Nas eleições legislativas anteriores, o Chega ganhou no Algarve e passou a eleger no distrito de Beja, onde o PCP deixou de ter representação. A eleição dos 50 deputados marcou uma viragem política nacional, mas a nível regional significou uma perda histórica de terreno político à esquerda. A desmemória dos mais novos juntou-se ao desalento dos mais velhos.
O jornal Expresso fez uma reportagem interessante no rescaldo das eleições a caracterizar o Algarve: menos habilitações, mais pobreza e desigualdades, mais imigração e trabalho precário. Este levantamento impressionante ajudou a explicar o crescimento do Chega regionalmente. Infelizmente, não fez um trabalho semelhante para o distrito de Beja.
A explicação, confirmada ao longo desta campanha através de muitas conversas no porta-a-porta e pelas ruas, é o sentimento disseminado de abandono. A falta de investimento público neste distrito, muito extenso e com largas distâncias entre as povoações, provocou uma falta de acesso a infraestruturas básicas como hospitais e centros de saúde (com todos os cuidados), escolas em quantidade e com uma oferta curricular sólida, universidade, centros culturais e de formação, etc. De tudo, a principal queixa é a dificuldade atroz na mobilidade das populações, em circular entre municípios e para outros distritos. Falamos da fraca qualidade das estradas, da falta de oferta suficiente de autocarros e da quase inexistência de comboios em toda a região.
Este engarrafamento resulta de um modelo de mobilidade começado por Cavaco Silva, continuado por Passos Coelho e mantido pelos governos do Partido Socialista. Numa lógica de consolidação orçamental, o Estado despediu-se de garantir o transporte coletivo da população. Fecharam-se linhas ferroviárias entendidas como pouco rentáveis e apostou-se na construção de auto-estradas geridas em Parcerias Público-Privadas. O transporte deixou de ser entendido como um bem público e passou a ser um negócio com rendas muito lucrativas para os privados.
Este modelo levou a que, atualmente, a nossa linha ferroviária tenha os mesmos quilómetros que em 1893. Temos uma rede pouco densa, que se expressa em 2,8 kms por cada 100 kms. Países que têm uma dimensão comparável, como a Holanda e a Bélgica, têm, respetivamente, 7,4 e 11,8. Enquanto isso, somos o segundo país da Europa com maior rede de auto-estradas por habitante na Europa.

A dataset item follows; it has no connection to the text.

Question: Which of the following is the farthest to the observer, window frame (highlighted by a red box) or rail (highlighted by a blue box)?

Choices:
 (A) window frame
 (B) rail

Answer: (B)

Especificamente no distrito de Beja, Cavaco Silva fechou o ramal de Moura em 1990 e o ramal de Aljustrel em 1993. O primeiro tinha uma extensão de 54 kms e assegurava a ligação diária de Moura a Beja, servindo ainda as povoações de Brinches e Pias, no Concelho de Serpa, e de Quintos, Baleizão e Neves, no Concelho de Beja. O segundo servia como transporte do material da exploração da mina de Aljustrel, levando a que agora seja transportado por camiões por estradas nacionais e, consequentemente, à sua danificação.
Já Passos Coelho, na sua feita austeritária, fechou a linha Beja-Funcheira (conselho de Ourique) em 2012. Servia como ligação direta da capital de distrito ao Algarve, mais precisamente Faro, e passava por várias estações intermédias, funcionando como uma redundância da linha do Sul.

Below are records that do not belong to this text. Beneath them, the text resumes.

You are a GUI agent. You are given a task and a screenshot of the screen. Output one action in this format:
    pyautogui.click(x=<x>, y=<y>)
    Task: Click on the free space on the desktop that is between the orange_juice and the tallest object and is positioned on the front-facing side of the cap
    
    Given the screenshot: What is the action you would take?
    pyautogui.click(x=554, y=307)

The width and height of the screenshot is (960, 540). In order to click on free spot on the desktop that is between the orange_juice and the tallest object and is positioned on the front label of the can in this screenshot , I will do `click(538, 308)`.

Estas sucessivas escolhas, incluindo a falta de vontade de as reverter, como a ausência de propostas para o Baixo Alentejo no Plano Ferroviário Nacional de Pedro Nuno Santos, contribuem para sedimentar um modelo económico da região que não serve os interesses de quem cá vive.
Na divisão funcional do capitalismo português, calhou sempre ao Alentejo ser a principal fonte da matéria-prima. O ativo é a terra em si. No fascismo foi o latifúndio, agora são os grupos financeiros como a De Prado e a Jerónimo Martins que recorrem a plantações intensivas e superintensivas. Os dois têm em comum o monopólio de grandes porções de terra e uma alta exploração do trabalho em regime de sazonalidade, sendo agora os imigrantes os mais explorados e vulneráveis. A falta de mobilidade também serve assim para não dividir a terra e esconder o pior que aqui se faz, alimentando a incompreensão e o ódio.

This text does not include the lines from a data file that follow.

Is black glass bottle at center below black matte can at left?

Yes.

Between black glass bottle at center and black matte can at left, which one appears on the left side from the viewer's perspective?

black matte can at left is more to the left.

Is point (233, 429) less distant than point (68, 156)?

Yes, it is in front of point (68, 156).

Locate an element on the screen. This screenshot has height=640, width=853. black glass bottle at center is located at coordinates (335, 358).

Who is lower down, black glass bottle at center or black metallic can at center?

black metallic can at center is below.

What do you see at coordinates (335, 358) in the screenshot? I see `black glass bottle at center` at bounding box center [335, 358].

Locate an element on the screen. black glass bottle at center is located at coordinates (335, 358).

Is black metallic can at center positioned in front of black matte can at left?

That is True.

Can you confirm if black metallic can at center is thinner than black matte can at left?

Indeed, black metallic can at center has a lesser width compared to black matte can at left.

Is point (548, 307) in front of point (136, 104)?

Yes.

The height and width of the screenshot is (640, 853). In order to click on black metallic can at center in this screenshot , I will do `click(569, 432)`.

Por detrás do sentimento de abandono de uma população, visceral e pouco racional, está o fracasso social da austeridade e a apropriação de riqueza por uns quantos. Sempre foi assim.
A esquerda mantém-se viva e como força alternativa se for capaz de identificar os assuntos concretos que desvendam as lógicas maiores de acumulação e exploração. A aposta na ferrovia é uma causa simples e mobilizadora, uma boa plataforma para engajar conversas e tocar precisamente nesse sentimento. Utilizemo-la a nosso favor.